AIM OF THE TASK
Wherever the word "criticality" appears in a line of the records, copy that line.
═════ EXERCISE INPUTS
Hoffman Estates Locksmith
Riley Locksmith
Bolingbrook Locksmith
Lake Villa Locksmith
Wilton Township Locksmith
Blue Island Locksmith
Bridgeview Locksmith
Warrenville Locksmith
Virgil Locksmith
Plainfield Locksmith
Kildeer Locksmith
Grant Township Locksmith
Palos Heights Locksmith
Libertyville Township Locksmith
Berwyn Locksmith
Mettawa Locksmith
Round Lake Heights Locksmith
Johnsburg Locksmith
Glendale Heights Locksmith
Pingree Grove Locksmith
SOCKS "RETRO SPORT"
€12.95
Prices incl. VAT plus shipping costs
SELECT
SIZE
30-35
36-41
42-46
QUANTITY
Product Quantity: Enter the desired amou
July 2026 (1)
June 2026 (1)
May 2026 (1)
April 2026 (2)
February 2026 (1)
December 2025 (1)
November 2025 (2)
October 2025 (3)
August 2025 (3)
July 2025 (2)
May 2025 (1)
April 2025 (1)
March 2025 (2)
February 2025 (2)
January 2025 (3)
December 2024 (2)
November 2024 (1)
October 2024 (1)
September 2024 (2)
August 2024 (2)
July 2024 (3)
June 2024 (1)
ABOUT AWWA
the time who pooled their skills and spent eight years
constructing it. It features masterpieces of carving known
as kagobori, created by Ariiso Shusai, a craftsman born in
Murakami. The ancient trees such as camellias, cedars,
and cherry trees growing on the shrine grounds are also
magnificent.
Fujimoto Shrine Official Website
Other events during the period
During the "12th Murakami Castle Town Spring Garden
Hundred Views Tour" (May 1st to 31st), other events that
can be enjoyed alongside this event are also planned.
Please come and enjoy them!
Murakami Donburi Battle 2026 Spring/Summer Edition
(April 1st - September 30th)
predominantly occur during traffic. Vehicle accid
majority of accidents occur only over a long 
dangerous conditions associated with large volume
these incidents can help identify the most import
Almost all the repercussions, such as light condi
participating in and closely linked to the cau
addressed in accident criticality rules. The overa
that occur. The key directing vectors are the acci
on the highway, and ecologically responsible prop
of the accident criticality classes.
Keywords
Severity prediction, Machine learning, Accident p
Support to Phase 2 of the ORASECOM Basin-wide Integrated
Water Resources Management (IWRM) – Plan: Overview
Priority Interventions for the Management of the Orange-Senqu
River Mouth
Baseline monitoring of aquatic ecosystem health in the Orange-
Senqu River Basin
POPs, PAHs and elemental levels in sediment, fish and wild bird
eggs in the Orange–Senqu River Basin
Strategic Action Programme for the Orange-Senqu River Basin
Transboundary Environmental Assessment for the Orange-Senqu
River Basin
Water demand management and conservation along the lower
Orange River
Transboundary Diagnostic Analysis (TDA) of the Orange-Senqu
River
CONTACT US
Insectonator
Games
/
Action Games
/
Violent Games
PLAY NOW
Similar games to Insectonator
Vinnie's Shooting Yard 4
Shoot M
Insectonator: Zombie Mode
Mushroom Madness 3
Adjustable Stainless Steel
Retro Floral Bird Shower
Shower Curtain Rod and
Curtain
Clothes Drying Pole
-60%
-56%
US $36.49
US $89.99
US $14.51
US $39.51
══════════
OUTPUT FOR THIS EXERCISE
addressed in accident criticality rules. The overa
of the accident criticality classes.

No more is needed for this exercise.